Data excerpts
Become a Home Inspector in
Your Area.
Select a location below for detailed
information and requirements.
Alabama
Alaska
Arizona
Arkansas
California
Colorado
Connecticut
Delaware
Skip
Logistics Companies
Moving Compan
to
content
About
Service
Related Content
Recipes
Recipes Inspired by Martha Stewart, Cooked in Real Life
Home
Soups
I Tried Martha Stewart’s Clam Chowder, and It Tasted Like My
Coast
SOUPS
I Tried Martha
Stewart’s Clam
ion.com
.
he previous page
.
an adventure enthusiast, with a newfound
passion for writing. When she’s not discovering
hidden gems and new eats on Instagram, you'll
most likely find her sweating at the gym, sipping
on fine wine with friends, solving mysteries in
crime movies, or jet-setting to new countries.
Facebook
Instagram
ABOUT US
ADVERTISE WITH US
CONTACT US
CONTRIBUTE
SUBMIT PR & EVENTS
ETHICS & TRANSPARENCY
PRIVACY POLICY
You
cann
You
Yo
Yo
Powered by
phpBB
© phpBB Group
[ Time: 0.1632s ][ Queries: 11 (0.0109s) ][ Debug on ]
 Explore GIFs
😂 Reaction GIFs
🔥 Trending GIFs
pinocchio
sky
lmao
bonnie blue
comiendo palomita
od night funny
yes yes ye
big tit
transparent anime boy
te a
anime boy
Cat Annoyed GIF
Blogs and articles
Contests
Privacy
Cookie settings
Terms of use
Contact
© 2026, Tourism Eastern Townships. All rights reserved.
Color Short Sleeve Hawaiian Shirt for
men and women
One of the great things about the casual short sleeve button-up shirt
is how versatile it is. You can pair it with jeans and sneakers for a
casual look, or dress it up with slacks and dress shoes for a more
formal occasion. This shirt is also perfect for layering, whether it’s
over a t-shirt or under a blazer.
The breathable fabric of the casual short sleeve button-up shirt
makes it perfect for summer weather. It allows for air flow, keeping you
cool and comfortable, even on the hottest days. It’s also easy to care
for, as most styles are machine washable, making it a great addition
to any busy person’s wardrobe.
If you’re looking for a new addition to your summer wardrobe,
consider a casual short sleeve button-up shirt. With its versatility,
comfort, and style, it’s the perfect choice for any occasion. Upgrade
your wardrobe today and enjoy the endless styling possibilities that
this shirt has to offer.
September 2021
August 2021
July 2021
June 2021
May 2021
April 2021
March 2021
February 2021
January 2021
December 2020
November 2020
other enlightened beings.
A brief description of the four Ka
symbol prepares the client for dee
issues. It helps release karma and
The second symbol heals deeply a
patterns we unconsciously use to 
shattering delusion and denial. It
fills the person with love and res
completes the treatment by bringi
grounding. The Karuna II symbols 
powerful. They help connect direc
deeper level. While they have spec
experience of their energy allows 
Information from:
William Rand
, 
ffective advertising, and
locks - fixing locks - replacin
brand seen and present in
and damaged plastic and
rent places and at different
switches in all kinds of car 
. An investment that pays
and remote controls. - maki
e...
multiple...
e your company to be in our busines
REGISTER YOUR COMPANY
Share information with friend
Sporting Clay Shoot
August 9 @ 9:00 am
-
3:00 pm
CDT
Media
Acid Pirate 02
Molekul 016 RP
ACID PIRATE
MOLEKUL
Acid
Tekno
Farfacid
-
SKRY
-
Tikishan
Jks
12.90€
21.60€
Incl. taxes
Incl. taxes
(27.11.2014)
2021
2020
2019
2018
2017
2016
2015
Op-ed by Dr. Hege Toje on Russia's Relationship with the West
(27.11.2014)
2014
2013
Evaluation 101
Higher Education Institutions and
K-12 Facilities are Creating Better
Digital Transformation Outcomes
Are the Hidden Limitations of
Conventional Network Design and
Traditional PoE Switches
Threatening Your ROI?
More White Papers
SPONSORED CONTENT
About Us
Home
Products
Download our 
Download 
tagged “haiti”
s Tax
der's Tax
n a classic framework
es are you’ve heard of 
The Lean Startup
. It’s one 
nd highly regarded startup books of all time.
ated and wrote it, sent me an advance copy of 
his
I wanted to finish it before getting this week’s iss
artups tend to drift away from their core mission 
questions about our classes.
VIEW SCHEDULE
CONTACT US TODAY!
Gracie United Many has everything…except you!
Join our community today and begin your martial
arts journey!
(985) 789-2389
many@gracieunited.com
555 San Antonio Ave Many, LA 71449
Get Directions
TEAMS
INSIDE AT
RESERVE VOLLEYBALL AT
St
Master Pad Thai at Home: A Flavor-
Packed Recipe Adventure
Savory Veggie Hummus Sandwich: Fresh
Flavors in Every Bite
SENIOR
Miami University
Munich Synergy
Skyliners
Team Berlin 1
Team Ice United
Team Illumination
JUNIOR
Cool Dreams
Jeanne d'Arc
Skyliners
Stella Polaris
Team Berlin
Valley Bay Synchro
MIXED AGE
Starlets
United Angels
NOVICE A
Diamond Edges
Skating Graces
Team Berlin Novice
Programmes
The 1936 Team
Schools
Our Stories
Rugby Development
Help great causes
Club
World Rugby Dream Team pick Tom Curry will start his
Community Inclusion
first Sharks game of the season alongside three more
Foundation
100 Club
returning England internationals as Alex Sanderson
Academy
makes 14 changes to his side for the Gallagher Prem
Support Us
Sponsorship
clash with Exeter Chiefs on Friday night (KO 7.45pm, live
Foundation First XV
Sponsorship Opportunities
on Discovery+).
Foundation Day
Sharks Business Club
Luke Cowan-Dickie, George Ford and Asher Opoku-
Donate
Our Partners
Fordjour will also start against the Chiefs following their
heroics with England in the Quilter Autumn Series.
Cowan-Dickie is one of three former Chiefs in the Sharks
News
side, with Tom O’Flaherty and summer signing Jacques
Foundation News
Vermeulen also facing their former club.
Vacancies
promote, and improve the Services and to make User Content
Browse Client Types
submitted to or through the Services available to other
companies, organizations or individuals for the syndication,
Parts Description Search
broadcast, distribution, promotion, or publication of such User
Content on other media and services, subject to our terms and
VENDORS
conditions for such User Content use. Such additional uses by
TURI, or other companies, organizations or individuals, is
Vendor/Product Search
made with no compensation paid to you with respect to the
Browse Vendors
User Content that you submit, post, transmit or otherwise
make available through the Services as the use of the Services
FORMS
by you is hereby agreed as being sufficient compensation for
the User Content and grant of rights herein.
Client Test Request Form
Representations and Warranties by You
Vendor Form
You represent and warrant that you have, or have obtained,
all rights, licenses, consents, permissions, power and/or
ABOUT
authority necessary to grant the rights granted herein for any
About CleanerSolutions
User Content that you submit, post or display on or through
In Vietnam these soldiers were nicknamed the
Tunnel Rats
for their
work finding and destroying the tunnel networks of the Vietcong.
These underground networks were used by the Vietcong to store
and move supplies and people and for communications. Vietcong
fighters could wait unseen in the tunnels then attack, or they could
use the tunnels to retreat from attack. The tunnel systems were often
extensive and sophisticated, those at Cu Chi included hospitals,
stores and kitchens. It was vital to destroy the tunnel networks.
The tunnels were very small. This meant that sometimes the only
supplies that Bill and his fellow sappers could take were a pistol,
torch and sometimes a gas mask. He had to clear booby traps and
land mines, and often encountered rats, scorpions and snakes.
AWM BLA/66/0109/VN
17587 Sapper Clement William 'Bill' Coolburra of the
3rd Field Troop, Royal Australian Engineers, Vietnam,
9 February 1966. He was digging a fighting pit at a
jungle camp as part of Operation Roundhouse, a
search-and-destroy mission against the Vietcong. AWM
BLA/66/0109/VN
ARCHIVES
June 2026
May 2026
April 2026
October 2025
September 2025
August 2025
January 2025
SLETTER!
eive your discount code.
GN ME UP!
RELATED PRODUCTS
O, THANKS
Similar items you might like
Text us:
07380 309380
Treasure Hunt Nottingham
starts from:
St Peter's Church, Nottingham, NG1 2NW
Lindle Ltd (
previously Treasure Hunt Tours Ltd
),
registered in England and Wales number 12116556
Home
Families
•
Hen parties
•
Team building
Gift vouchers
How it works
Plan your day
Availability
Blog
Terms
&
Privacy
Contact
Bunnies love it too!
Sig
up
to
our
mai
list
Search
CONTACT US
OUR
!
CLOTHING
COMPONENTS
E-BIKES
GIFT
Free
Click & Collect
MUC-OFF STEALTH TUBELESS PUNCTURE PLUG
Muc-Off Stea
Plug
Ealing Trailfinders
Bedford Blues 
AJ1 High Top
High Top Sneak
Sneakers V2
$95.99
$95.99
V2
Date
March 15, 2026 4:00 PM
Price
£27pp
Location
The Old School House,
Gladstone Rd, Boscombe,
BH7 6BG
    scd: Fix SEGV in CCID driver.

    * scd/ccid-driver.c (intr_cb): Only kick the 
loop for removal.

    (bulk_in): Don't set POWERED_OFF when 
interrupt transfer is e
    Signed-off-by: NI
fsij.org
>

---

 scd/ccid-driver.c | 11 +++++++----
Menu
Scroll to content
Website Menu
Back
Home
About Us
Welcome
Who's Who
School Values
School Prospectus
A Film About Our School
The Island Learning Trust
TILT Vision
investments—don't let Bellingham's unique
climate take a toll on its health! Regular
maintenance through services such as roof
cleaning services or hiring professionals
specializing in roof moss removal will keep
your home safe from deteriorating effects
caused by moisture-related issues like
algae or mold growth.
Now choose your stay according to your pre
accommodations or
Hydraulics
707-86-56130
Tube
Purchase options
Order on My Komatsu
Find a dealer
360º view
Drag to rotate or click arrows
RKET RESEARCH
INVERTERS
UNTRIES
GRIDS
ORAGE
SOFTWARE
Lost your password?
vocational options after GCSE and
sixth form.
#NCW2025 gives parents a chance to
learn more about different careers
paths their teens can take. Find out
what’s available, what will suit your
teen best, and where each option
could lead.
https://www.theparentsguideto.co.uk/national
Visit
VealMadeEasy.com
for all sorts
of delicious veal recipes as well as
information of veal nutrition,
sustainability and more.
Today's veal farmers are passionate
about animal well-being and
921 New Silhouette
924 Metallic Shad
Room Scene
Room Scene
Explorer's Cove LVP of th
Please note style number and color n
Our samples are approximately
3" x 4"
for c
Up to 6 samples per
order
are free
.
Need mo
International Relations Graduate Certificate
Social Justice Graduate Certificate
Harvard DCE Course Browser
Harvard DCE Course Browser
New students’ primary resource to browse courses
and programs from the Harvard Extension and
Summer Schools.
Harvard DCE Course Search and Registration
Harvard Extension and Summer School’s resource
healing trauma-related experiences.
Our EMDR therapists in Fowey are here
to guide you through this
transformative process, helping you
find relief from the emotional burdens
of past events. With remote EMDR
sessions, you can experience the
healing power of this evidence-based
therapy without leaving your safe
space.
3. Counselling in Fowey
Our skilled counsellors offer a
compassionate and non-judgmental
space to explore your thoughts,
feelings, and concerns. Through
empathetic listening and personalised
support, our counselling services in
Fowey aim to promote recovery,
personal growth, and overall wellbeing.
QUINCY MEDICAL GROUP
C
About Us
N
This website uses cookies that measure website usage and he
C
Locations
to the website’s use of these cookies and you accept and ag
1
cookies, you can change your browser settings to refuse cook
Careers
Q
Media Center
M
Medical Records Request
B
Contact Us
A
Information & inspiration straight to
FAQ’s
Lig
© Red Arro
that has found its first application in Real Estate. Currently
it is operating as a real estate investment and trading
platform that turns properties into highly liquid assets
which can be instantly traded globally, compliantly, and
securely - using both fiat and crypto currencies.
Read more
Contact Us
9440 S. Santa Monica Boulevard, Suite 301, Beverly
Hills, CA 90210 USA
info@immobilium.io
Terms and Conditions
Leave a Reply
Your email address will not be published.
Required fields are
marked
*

→ PROMPT
Return each full line of the entries that contains the word "Berlin".

→ RESULT OF THIS EXERCISE
Team Berlin 1
Team Berlin
Team Berlin Novice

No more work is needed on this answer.